[Exercise aim] Scan each line of the records for the word "độngTắt" and extract the ones that have it.

[Information given]
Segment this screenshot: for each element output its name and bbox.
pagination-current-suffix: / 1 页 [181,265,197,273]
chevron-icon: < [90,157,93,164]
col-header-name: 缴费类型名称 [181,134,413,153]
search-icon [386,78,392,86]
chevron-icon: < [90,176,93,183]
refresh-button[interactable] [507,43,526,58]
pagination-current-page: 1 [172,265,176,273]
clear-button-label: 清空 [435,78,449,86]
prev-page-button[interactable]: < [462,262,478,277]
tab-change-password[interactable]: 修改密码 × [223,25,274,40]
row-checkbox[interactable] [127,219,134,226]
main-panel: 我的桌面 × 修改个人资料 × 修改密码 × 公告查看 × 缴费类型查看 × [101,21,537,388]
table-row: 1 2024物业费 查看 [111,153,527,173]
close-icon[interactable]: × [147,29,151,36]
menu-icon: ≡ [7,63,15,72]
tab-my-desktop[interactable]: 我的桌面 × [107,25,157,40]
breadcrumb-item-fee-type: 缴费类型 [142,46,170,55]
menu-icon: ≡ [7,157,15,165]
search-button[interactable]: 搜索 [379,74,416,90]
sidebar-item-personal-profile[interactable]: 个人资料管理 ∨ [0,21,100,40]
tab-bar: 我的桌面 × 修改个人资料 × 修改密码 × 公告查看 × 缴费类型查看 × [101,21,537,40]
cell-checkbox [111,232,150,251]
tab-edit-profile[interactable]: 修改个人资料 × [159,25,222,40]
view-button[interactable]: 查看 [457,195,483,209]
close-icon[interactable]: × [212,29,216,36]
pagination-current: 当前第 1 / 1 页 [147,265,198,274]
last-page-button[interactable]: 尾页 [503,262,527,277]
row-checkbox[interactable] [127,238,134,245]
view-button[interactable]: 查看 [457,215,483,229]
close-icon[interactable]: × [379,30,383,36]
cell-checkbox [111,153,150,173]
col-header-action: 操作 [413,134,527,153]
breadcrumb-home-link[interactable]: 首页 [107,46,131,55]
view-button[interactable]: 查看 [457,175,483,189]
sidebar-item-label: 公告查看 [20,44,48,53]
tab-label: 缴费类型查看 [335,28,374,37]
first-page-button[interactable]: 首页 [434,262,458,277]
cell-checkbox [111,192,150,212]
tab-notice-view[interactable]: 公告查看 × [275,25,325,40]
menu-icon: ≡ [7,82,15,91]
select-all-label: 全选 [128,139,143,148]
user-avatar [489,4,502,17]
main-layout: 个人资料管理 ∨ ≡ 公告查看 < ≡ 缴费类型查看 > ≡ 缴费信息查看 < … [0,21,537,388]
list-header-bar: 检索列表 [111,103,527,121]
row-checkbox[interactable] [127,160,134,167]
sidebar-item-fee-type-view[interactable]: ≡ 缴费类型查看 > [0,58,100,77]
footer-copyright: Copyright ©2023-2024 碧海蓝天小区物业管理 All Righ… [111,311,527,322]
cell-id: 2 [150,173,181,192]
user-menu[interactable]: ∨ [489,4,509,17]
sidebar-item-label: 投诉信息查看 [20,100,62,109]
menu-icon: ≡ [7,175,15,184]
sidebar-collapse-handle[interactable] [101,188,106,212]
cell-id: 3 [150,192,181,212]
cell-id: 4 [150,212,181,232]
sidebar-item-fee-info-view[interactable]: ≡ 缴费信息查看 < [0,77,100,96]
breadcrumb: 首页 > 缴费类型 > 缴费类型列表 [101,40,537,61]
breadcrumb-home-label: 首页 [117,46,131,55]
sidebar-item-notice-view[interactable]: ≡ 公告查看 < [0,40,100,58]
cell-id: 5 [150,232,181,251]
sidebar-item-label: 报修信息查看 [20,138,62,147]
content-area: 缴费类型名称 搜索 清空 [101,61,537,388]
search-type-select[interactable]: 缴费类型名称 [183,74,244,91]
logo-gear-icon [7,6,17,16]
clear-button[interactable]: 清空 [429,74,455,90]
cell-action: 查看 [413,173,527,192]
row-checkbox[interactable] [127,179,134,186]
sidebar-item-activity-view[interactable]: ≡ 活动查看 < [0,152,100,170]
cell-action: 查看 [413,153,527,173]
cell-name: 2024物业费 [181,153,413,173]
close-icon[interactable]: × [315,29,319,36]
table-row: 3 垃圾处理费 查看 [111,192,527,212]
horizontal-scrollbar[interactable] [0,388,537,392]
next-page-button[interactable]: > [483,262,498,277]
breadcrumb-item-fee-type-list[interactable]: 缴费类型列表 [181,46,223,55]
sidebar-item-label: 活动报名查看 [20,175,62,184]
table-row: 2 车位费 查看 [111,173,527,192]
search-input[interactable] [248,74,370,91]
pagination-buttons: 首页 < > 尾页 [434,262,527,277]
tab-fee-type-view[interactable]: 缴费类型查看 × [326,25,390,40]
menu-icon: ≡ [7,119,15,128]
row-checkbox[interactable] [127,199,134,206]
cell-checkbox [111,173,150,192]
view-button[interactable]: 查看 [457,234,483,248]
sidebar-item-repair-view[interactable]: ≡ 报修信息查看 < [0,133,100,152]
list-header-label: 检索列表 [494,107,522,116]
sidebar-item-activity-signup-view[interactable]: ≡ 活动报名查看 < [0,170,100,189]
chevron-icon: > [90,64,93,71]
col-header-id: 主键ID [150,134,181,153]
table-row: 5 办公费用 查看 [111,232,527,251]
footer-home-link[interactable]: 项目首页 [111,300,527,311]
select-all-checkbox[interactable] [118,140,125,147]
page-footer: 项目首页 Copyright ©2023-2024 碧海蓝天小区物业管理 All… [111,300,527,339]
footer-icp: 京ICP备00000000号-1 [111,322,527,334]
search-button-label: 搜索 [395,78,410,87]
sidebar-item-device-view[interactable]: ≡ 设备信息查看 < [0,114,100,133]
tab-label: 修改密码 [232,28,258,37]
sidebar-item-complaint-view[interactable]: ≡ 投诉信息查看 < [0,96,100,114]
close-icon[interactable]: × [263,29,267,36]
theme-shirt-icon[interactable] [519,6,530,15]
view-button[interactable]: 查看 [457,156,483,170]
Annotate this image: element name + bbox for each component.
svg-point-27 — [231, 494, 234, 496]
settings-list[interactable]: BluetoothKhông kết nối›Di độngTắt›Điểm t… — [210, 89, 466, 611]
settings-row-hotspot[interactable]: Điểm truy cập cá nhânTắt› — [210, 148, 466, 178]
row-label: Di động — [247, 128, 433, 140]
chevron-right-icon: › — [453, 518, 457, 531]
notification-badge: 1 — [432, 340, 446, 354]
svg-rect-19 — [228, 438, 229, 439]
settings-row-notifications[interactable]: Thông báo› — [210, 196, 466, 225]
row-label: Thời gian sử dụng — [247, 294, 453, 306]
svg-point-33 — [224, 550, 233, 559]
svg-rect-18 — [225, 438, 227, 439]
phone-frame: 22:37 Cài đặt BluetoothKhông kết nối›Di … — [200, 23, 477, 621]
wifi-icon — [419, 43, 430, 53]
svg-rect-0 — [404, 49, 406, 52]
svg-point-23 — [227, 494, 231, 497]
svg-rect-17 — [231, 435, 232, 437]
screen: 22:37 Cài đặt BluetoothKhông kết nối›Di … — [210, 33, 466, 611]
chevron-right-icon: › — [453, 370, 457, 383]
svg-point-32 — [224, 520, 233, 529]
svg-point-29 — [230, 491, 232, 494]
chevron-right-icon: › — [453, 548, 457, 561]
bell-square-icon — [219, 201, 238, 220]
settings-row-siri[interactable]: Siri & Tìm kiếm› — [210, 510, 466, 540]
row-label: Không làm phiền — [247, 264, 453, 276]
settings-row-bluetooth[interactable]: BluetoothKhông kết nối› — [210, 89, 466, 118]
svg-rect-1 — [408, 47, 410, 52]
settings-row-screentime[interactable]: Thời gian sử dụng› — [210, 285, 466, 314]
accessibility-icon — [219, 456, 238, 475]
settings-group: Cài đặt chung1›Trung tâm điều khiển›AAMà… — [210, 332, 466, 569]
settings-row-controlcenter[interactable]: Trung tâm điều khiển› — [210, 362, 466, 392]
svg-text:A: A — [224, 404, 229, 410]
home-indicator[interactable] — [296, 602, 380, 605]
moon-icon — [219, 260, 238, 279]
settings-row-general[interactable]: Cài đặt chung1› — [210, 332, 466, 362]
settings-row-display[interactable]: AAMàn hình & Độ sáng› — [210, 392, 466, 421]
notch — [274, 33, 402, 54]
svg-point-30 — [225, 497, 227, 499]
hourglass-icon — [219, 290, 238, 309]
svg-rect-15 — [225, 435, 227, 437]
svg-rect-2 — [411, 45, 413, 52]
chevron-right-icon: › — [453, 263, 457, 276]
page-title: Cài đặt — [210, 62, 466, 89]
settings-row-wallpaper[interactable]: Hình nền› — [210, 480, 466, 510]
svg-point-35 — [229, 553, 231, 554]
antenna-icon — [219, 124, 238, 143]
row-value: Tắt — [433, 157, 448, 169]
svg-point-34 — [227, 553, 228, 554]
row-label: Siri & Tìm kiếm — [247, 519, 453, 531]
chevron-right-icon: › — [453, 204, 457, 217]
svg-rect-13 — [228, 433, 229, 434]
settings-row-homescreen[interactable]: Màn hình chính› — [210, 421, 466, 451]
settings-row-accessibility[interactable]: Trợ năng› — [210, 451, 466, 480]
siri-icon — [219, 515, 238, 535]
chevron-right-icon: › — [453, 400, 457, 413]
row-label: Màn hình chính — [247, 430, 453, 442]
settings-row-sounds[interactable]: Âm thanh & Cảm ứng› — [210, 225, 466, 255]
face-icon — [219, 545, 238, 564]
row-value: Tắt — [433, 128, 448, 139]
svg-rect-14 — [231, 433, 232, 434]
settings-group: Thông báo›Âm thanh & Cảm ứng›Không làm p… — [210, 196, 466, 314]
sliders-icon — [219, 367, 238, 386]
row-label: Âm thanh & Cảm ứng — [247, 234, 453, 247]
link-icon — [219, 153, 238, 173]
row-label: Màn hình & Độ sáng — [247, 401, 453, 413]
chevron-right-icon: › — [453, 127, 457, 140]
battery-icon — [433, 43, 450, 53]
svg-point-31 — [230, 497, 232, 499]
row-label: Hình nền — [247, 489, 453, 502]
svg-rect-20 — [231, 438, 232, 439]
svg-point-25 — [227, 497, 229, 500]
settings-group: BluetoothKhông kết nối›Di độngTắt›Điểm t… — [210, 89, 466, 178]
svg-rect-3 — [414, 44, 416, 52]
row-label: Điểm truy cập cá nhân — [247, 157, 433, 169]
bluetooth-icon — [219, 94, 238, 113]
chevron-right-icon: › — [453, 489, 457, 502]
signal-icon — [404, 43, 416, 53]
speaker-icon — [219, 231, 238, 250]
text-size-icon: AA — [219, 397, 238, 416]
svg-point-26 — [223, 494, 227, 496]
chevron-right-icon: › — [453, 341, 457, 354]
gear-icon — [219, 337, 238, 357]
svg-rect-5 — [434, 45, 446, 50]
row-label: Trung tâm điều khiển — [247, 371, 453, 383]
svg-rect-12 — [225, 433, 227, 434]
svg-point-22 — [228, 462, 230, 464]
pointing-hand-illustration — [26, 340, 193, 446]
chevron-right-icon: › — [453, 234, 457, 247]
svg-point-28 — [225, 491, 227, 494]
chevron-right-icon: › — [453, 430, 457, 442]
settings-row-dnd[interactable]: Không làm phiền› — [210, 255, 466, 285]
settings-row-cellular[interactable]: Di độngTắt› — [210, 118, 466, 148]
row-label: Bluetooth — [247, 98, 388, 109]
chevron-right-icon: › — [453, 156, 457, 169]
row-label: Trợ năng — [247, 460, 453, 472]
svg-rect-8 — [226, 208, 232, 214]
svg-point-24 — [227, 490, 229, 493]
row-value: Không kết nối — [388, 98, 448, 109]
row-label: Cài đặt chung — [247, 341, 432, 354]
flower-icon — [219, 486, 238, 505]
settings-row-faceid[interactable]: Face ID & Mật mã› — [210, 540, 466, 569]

[Exercise answer]
settings-list[interactable]: BluetoothKhông kết nối›Di độngTắt›Điểm t… — [210, 89, 466, 611]
settings-group: BluetoothKhông kết nối›Di độngTắt›Điểm t… — [210, 89, 466, 178]
settings-row-cellular[interactable]: Di độngTắt› — [210, 118, 466, 148]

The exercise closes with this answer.